Sees 15% loan growth in 2016
BPI Family Savings Bank, the thrift bank arm of the Ayala-led Bank of the Philippine Islands, is confident of hitting its P200-billion target in loans for the whole year, citing increased demand from younger clients as prime movers of the economy and an improved take up in provinces.
Maria Cristina L. Go, senior vice president of BPI Family Savings, said in a press briefing that the bank has already “doubled the size of retail loans” in the last five years resulting in a 15-percent to 20-percent average revenue growth yearly from 2010 to 2015.
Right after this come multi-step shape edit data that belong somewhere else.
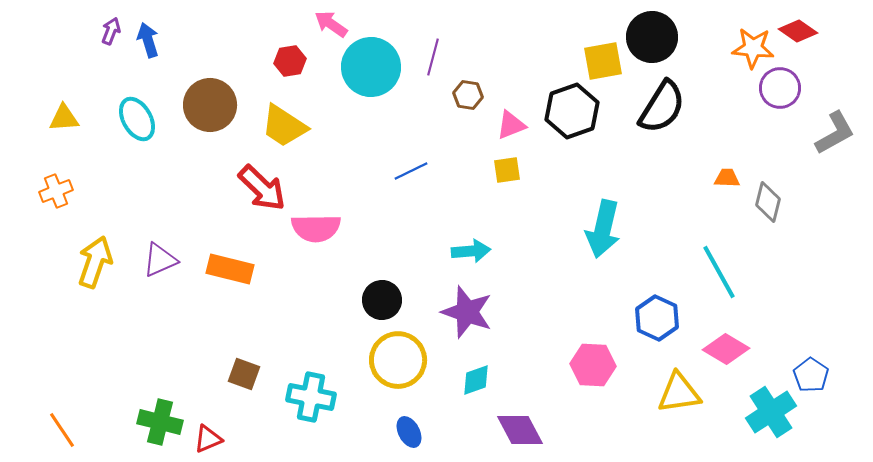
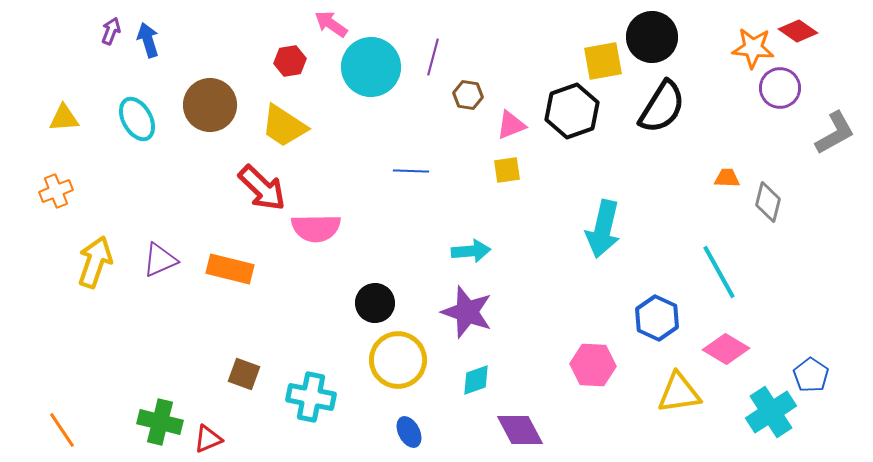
blue line at (411, 171): rotated 28 degrees clockwise
black circle at (382, 300): moved 7 px left, 3 px down
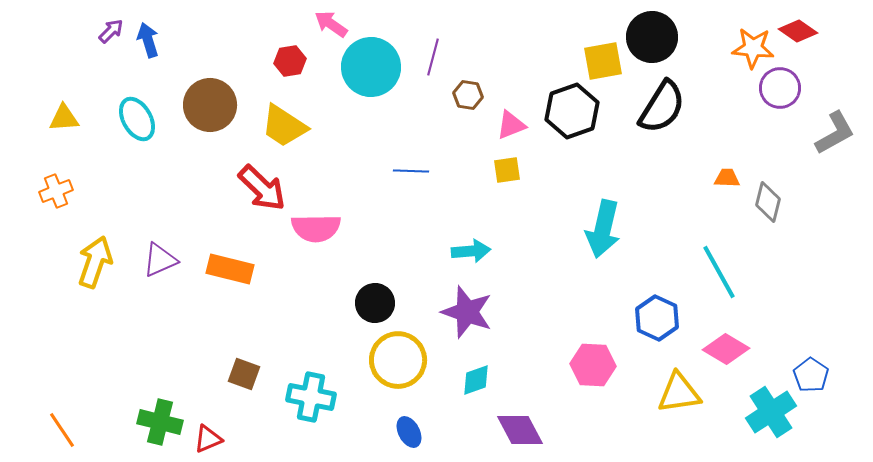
purple arrow at (111, 31): rotated 24 degrees clockwise
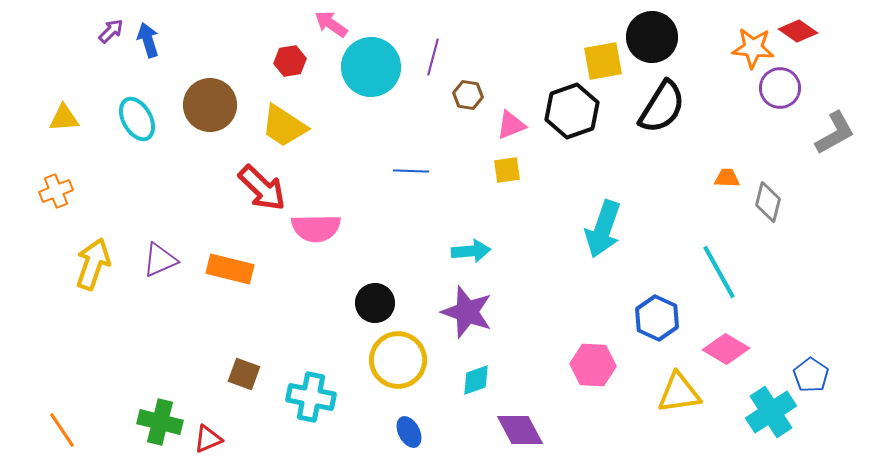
cyan arrow at (603, 229): rotated 6 degrees clockwise
yellow arrow at (95, 262): moved 2 px left, 2 px down
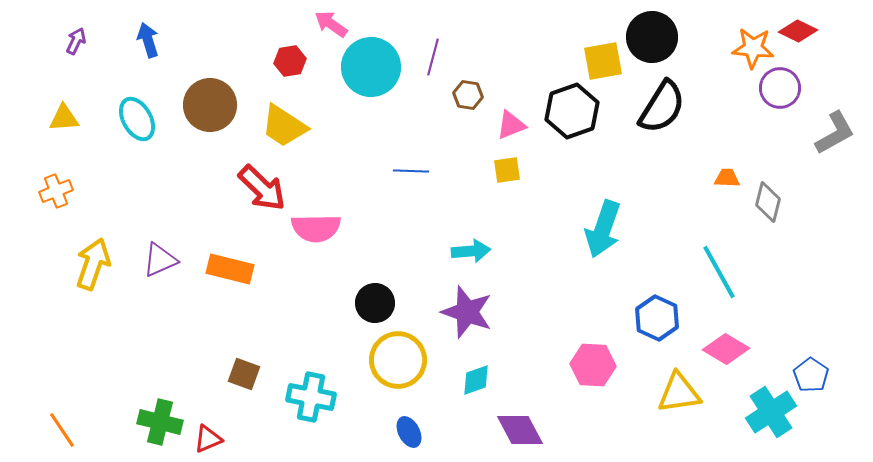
purple arrow at (111, 31): moved 35 px left, 10 px down; rotated 20 degrees counterclockwise
red diamond at (798, 31): rotated 9 degrees counterclockwise
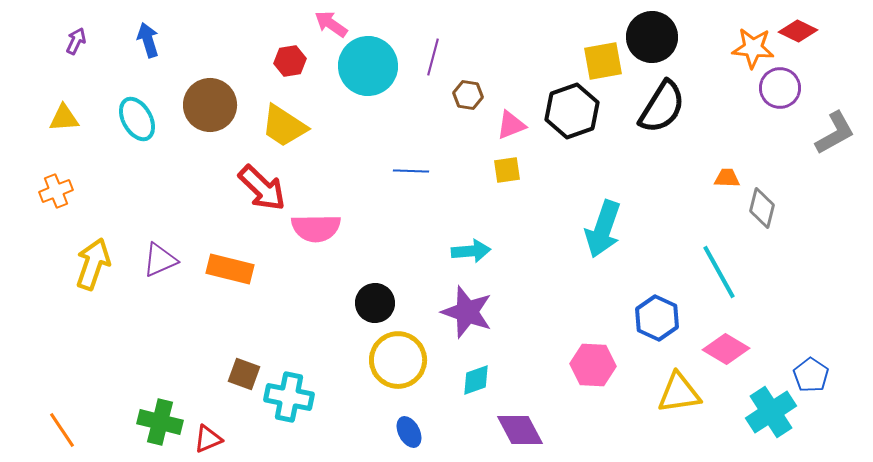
cyan circle at (371, 67): moved 3 px left, 1 px up
gray diamond at (768, 202): moved 6 px left, 6 px down
cyan cross at (311, 397): moved 22 px left
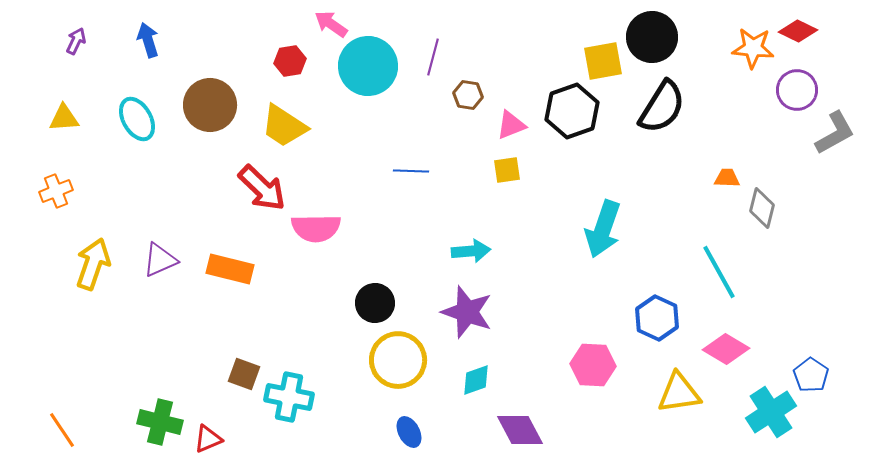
purple circle at (780, 88): moved 17 px right, 2 px down
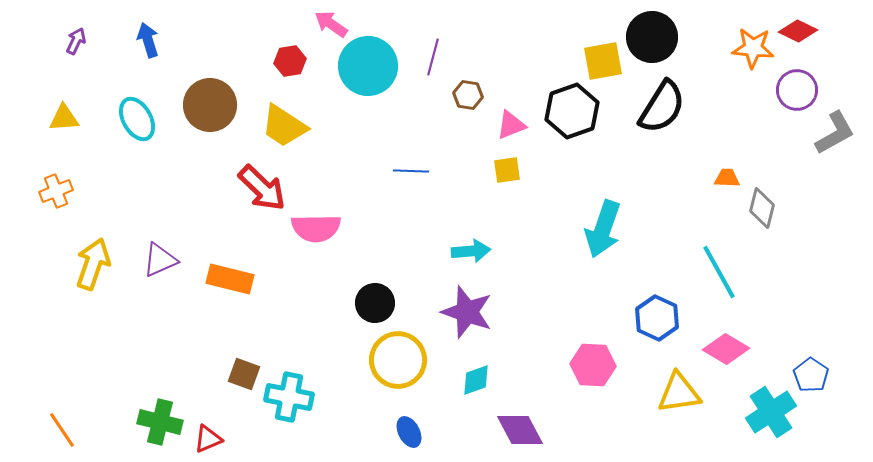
orange rectangle at (230, 269): moved 10 px down
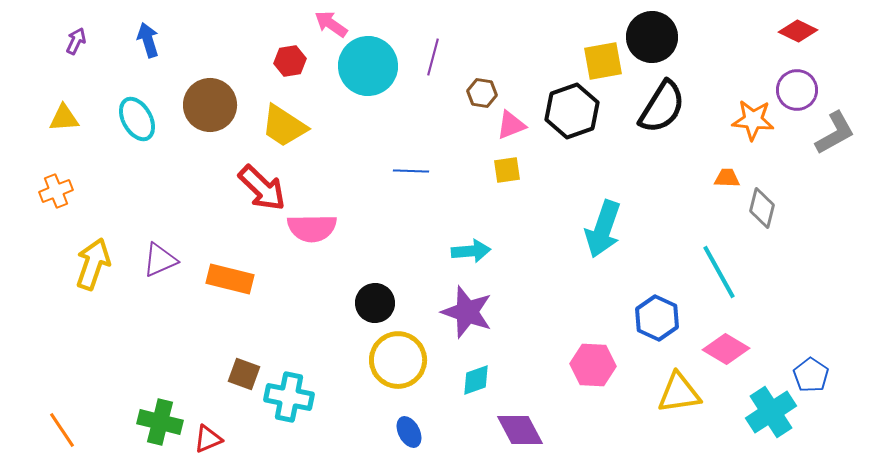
orange star at (753, 48): moved 72 px down
brown hexagon at (468, 95): moved 14 px right, 2 px up
pink semicircle at (316, 228): moved 4 px left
“It has been double-digit growth in the last five years… and we are aiming to cross the P200-billion outstanding loan portfolio this year from the P180 billion last year. So far, we’re already tracking the P200 billion,” said Go.
“We’ve seen growth in provincial areas outpace the Greater Metro Manila region,” she added, citing BPI Family’s 25 percent growth in retail loans in the provinces compared with the 15 to 18 percent in the same nine-month period for the Greater Metro Manila area.
Go said the robust growth in loans in the provinces were attributed to the real estate boom outside Metro Manila that micro, small and medium enterprises encourages to borrow.
Auto car dealerships in the provinces are also prompting people to go for auto loans, and there is an increase in housing loans as buyers shun the busy and cramped metropolis.
She said 30 percent or P60 billion of the P200 billion goal this year will come from the provinces. Housing loans account for the bulk of the 2015 target (54 percent or P107 billion).
Next year, Go said BPI Family is “still targeting 15 percent in loan growth” on the back of a robust growth prospects for the Philippine economy.
“We continue to be positive and optimistic given the scenario we are in the global economy, and locally where there is a change in leadership. Forecasts are very positive. We also noted OFWs have more propensity to avail of house, car, and micro-enterprise loans,” said Go.
“We see increased propensity in younger ages in their 20s that are availing of car loans, of condo units and of the likes. They are now looking… In the past, they were afraid. But with regular cash flows, they can put their cash to good use,” she added.
Given the stellar growth opportunities in loans, Go said loan take ups are still dependent on the “resilience of the economy, foreign exchange rates, interest rates and infrastructure projects.”
“Property or housing will be affected by the rate in interest rates. If rates move up quickly, it will affect demand. Infrastructure – also for businesses as we move into the provinces,” she added.
As of end-September, the bank has 185 branches across the Philippines and is on track to opening 19 branches for 2015 and 2016, mostly outside Metro Manila.